Photodegradation of Dichlorprop and 2-Naphthoxyacetic Acid in Water. Combined GC-MS and GC-FTIR Study

Article abstract of DOI:10.1021/jf960699l

We have examined the photochemical transformations of dichlorprop (1) and 2-naphthoxyacetic acid (2) in aqueous solution, by means of combined GC-MS and GC-FTIR analysis. Photolysis of 1 under oxygen atmosphere led to 2-chlorophenol (5), 2,4-dichlorophenol (6), 4-chlorophenol (7), 2,4-dichlorophenyl acetate (8), the lactone of 2-(4-chloro-2-hydroxyphenoxy)propionic acid (9), and 2-(2-chlorophenoxy)propionic acid (10). Irradiation under argon atmosphere led again to 5, 6, 7, and 10 together with 2,4-dichlorophenyl ethyl ether (11). Photolysis of 2 under aerobic conditions gave β-naphthol (12), together with minor amounts of 2-hydroxy-1-naphthaldehyde (13) and naphtho [2,1-b]furan-2(1H)-one (14). Under argon atmosphere only 12 and 14 were detected.

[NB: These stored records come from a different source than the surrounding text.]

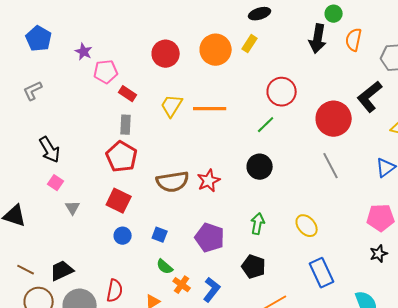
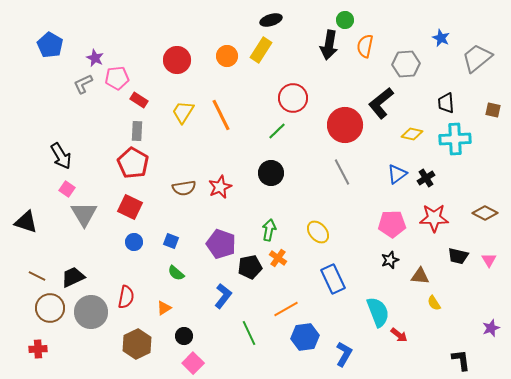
yellow rectangle: (250, 44) -> (261, 50), size x1.4
orange circle: (216, 50) -> (227, 56), size x0.7
gray L-shape: (33, 91) -> (83, 84), moved
orange line: (210, 109) -> (221, 115), turned 64
brown semicircle: (173, 182) -> (184, 188), size x0.7
gray triangle: (73, 208) -> (84, 214), size x1.8
black pentagon: (254, 267) -> (250, 267), moved, turned -30
orange cross: (182, 285) -> (278, 258), moved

Therefore, the most general processes were photolytic cleavage of the aryl-halogen bond (route i) and the aryloxy-carbon bond (route ii). Similar photodegradation pathways had been previously observed for 2,4-D and 4-CPA and were confirmed in this work. The formation of 8, 11, and 13 must occur via cleavage of the carbon-carbon bond a to the carboxy group (route iii). Formation of this type of photoproducts in phenoxyalkanoic acid pesticides is unprecedented. Its structure was further assessed by alternative synthesis.